This book examines the initial commercial uses of genetic engineering. Genetic engineering is one of the most modern, controversial and dynamic of the science based technologies. It is not an object but a set of techniques or way of doing things. The development of these techniques from the 1970s onwards illustrates the changing relationships between research oriented toward basic science and research oriented towards commercial uses, and between universities and firms. The main focus of the book is on two firms - Genentech in the United States and Kabi in Sweden and their activities and 'knowledge seeking' behaviour in the development of human growth hormone and how those ran in parallel with university science.

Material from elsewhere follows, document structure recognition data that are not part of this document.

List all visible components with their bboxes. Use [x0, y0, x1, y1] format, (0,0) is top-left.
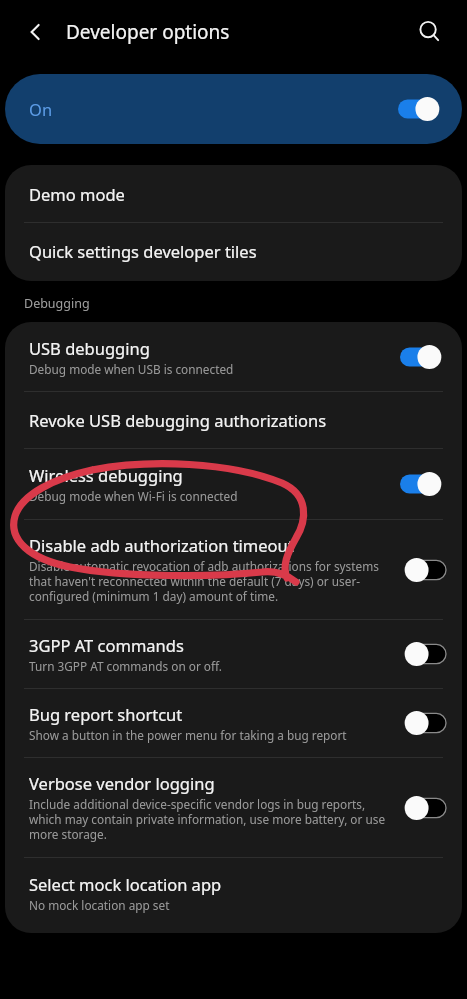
- button[interactable]: On: [5, 74, 462, 144]
- button[interactable]: 3GPP AT commands: [5, 620, 462, 688]
- button[interactable]: Bug report shortcut: [5, 689, 462, 757]
- button[interactable]: Toggle off: [400, 795, 446, 821]
- staticText: 3GPP AT commands: [29, 634, 184, 656]
- staticText: No mock location app set: [29, 897, 170, 913]
- staticText: Debugging: [24, 295, 90, 312]
- button[interactable]: Toggle off: [400, 557, 446, 583]
- staticText: Turn 3GPP AT commands on or off.: [29, 658, 222, 674]
- staticText: Debug mode when Wi-Fi is connected: [29, 488, 238, 504]
- staticText: Quick settings developer tiles: [29, 240, 257, 262]
- button[interactable]: Disable adb authorization timeout: [5, 520, 462, 619]
- staticText: Disable automatic revocation of adb auth…: [29, 558, 386, 605]
- button[interactable]: Demo mode: [5, 165, 462, 222]
- staticText: Show a button in the power menu for taki…: [29, 727, 347, 743]
- staticText: On: [29, 98, 398, 120]
- button[interactable]: Wireless debugging: [5, 449, 462, 519]
- staticText: Developer options: [66, 19, 230, 45]
- button[interactable]: Toggle off: [400, 710, 446, 736]
- staticText: USB debugging: [29, 337, 150, 359]
- button[interactable]: USB debugging: [5, 322, 462, 391]
- button[interactable]: Toggle on: [400, 471, 446, 497]
- button[interactable]: Search: [412, 14, 448, 50]
- button[interactable]: Select mock location app: [5, 858, 462, 933]
- staticText: Bug report shortcut: [29, 703, 183, 725]
- button[interactable]: Back: [18, 14, 54, 50]
- staticText: Disable adb authorization timeout: [29, 534, 294, 556]
- staticText: Revoke USB debugging authorizations: [29, 409, 327, 431]
- staticText: Verbose vendor logging: [29, 772, 215, 794]
- button[interactable]: Toggle on: [400, 344, 446, 370]
- button[interactable]: Verbose vendor logging: [5, 758, 462, 857]
- staticText: Demo mode: [29, 183, 125, 205]
- staticText: Wireless debugging: [29, 464, 183, 486]
- button[interactable]: Quick settings developer tiles: [5, 223, 462, 281]
- staticText: Debug mode when USB is connected: [29, 361, 234, 377]
- button[interactable]: Toggle off: [400, 641, 446, 667]
- staticText: Include additional device-specific vendo…: [29, 796, 386, 843]
- button[interactable]: Toggle on: [398, 96, 444, 122]
- button[interactable]: Revoke USB debugging authorizations: [5, 392, 462, 448]
- staticText: Select mock location app: [29, 873, 222, 895]
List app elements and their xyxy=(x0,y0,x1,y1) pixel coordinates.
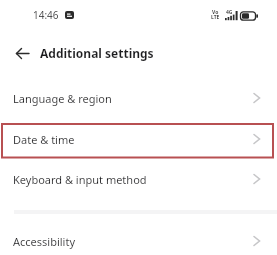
button[interactable]: Language & region xyxy=(0,82,277,114)
button[interactable]: Keyboard & input method xyxy=(0,163,277,195)
button[interactable]: Date & time xyxy=(0,123,277,155)
staticText: Additional settings xyxy=(40,45,154,61)
staticText: Accessibility xyxy=(13,234,76,249)
staticText: Language & region xyxy=(13,91,112,106)
staticText: 14:46 xyxy=(33,8,59,22)
staticText: 4G xyxy=(226,9,233,16)
staticText: Date & time xyxy=(13,132,75,147)
staticText: Keyboard & input method xyxy=(13,172,147,187)
button[interactable]: Accessibility xyxy=(0,225,277,255)
staticText: Vo xyxy=(212,9,219,16)
button[interactable] xyxy=(8,42,36,64)
staticText: LTE xyxy=(211,14,220,21)
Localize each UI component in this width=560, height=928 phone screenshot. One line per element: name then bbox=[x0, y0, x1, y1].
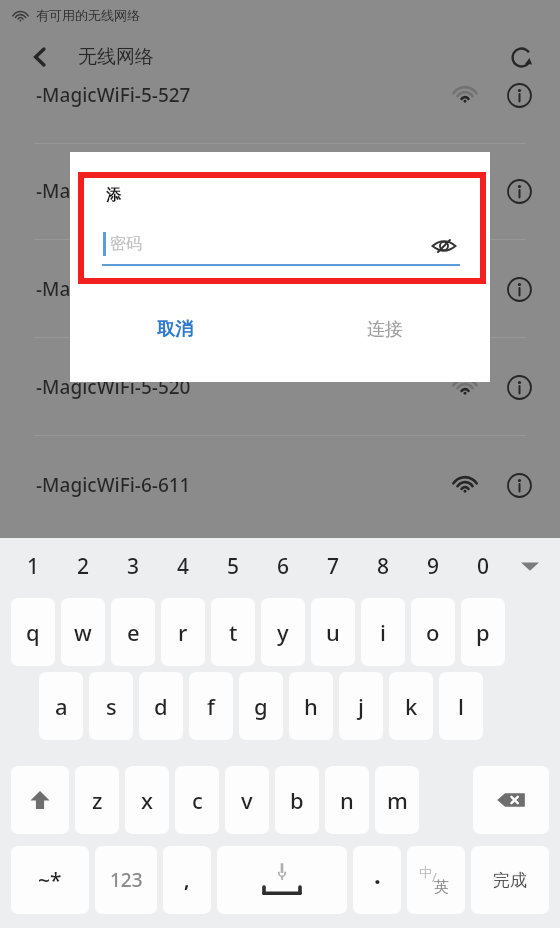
button[interactable]: a bbox=[39, 672, 83, 740]
staticText: 中 bbox=[419, 864, 432, 880]
button[interactable]: -MagicWiFi-5-520 bbox=[0, 339, 560, 435]
button[interactable]: 连接 bbox=[280, 300, 490, 358]
staticText: 8 bbox=[377, 552, 390, 581]
staticText: t bbox=[229, 617, 238, 647]
staticText: 3 bbox=[127, 552, 140, 581]
staticText: 123 bbox=[110, 867, 143, 893]
staticText: 0 bbox=[477, 552, 490, 581]
button[interactable]: q bbox=[11, 598, 55, 666]
button[interactable]: 6 bbox=[261, 546, 305, 586]
staticText: v bbox=[241, 785, 253, 815]
button[interactable]: Backspace bbox=[473, 766, 549, 834]
button[interactable]: Show password bbox=[428, 230, 460, 262]
button[interactable]: n bbox=[325, 766, 369, 834]
staticText: c bbox=[192, 785, 203, 815]
staticText: 完成 bbox=[493, 870, 527, 891]
staticText: k bbox=[405, 691, 418, 721]
button[interactable]: Network details bbox=[502, 370, 536, 404]
button[interactable]: r bbox=[161, 598, 205, 666]
button[interactable]: Space bbox=[217, 846, 347, 914]
staticText: i bbox=[380, 617, 386, 647]
button[interactable]: t bbox=[211, 598, 255, 666]
button[interactable]: Network details bbox=[502, 468, 536, 502]
button[interactable]: g bbox=[239, 672, 283, 740]
button[interactable]: ~* bbox=[11, 846, 89, 914]
button[interactable]: Network details bbox=[502, 174, 536, 208]
button[interactable]: 7 bbox=[311, 546, 355, 586]
staticText: w bbox=[74, 617, 92, 647]
button[interactable]: 2 bbox=[61, 546, 105, 586]
staticText: 添 bbox=[106, 186, 121, 205]
staticText: f bbox=[207, 691, 215, 721]
button[interactable]: f bbox=[189, 672, 233, 740]
staticText: q bbox=[26, 617, 40, 647]
button[interactable]: 8 bbox=[361, 546, 405, 586]
staticText: 连接 bbox=[367, 318, 403, 341]
button[interactable]: Refresh bbox=[500, 36, 542, 78]
button[interactable]: Back bbox=[20, 37, 60, 77]
staticText: g bbox=[254, 691, 268, 721]
button[interactable]: 取消 bbox=[70, 300, 280, 358]
button[interactable]: b bbox=[275, 766, 319, 834]
button[interactable]: z bbox=[75, 766, 119, 834]
button[interactable]: -MagicWiFi-5-502 bbox=[0, 241, 560, 337]
staticText: b bbox=[290, 785, 304, 815]
button[interactable]: s bbox=[89, 672, 133, 740]
staticText: · bbox=[374, 864, 381, 897]
staticText: 5 bbox=[227, 552, 240, 581]
button[interactable]: Network details bbox=[502, 272, 536, 306]
button[interactable]: d bbox=[139, 672, 183, 740]
staticText: 英 bbox=[434, 878, 449, 897]
staticText: -MagicWiFi-5-520 bbox=[36, 374, 191, 400]
staticText: y bbox=[277, 617, 289, 647]
button[interactable]: i bbox=[361, 598, 405, 666]
button[interactable]: v bbox=[225, 766, 269, 834]
staticText: 1 bbox=[27, 552, 40, 581]
staticText: 2 bbox=[77, 552, 90, 581]
button[interactable]: u bbox=[311, 598, 355, 666]
button[interactable]: w bbox=[61, 598, 105, 666]
button[interactable]: o bbox=[411, 598, 455, 666]
staticText: 9 bbox=[427, 552, 440, 581]
button[interactable]: 4 bbox=[161, 546, 205, 586]
button[interactable]: Hide keyboard bbox=[509, 546, 551, 586]
staticText: l bbox=[458, 691, 464, 721]
button[interactable]: -MagicWiFi-6-611 bbox=[0, 437, 560, 533]
staticText: u bbox=[326, 617, 340, 647]
staticText: z bbox=[92, 785, 103, 815]
button[interactable]: Network details bbox=[502, 78, 536, 112]
button[interactable]: 123 bbox=[95, 846, 157, 914]
button[interactable]: j bbox=[339, 672, 383, 740]
staticText: x bbox=[141, 785, 153, 815]
button[interactable]: 0 bbox=[461, 546, 505, 586]
staticText: d bbox=[154, 691, 168, 721]
staticText: 密码 bbox=[110, 234, 142, 254]
button[interactable]: y bbox=[261, 598, 305, 666]
button[interactable]: -MagicWiFi-5-518 bbox=[0, 143, 560, 239]
button[interactable]: Toggle Chinese English bbox=[407, 846, 465, 914]
button[interactable]: -MagicWiFi-5-527 bbox=[0, 47, 560, 143]
button[interactable]: 完成 bbox=[471, 846, 549, 914]
staticText: 7 bbox=[327, 552, 340, 581]
button[interactable]: 9 bbox=[411, 546, 455, 586]
button[interactable]: 5 bbox=[211, 546, 255, 586]
staticText: h bbox=[304, 691, 318, 721]
staticText: -MagicWiFi-6-611 bbox=[36, 472, 191, 498]
button[interactable]: Shift bbox=[11, 766, 69, 834]
button[interactable]: , bbox=[163, 846, 211, 914]
staticText: p bbox=[476, 617, 490, 647]
button[interactable]: p bbox=[461, 598, 505, 666]
button[interactable]: e bbox=[111, 598, 155, 666]
staticText: e bbox=[127, 617, 140, 647]
button[interactable]: l bbox=[439, 672, 483, 740]
button[interactable]: c bbox=[175, 766, 219, 834]
button[interactable]: 1 bbox=[11, 546, 55, 586]
button[interactable]: x bbox=[125, 766, 169, 834]
button[interactable]: m bbox=[375, 766, 419, 834]
staticText: m bbox=[387, 785, 408, 815]
staticText: o bbox=[426, 617, 440, 647]
button[interactable]: 3 bbox=[111, 546, 155, 586]
button[interactable]: · bbox=[353, 846, 401, 914]
button[interactable]: k bbox=[389, 672, 433, 740]
button[interactable]: h bbox=[289, 672, 333, 740]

As well as providing a remarkably clear account of these developments (the book includes a chapter on the basics of biotechnology for the lay person), McKelvey also provides a fresh contribution to our understanding of innovation processes by using the evolutionary metaphor to interpret patterns of change where novelty, transmission, and selection are important elements, and the knowledge seeking behaviour of firms and other agents are critical for survival and development. The book will be of considerable interest to a wide audience concerned to understand the complexities of innovation processes in the 'knowledge society' - management and organization researchers, economists, policy advisers, managers and strategists responsible for turning knowledge into product and profit. Endorsements: 'Maureen McKelvey's study of the rise of modern biotechnology as a field of science, and particularly of the work which led to the commercial introduction of human insulin and growth hormones, provides a wonderful window into the history. If this study was merely that, it would be an important work. But it is more.
McKelvey's study is a major addition to the growing collection of detailed technological histories that are gradually giving scholars of technological advance understanding of the key processes involved. Her treatment of technological advance in this area as an evolutionary process is an important contribution advancing that way of conceptualizing how technologies develop.' Richard R. Nelson, Columbia University 'It is fascinating to read Maureen McKelvey's study recounting the development of recombinant DNA-based biotechnology as a rising industry ...fifteen years after participating in the rDNA human growth hormone and insulin projects and I am still excited reading this book.' Norm S. Lin, Senior Scientist, Cell Culture and Fermentation Research and Process Development, Genentech, Inc.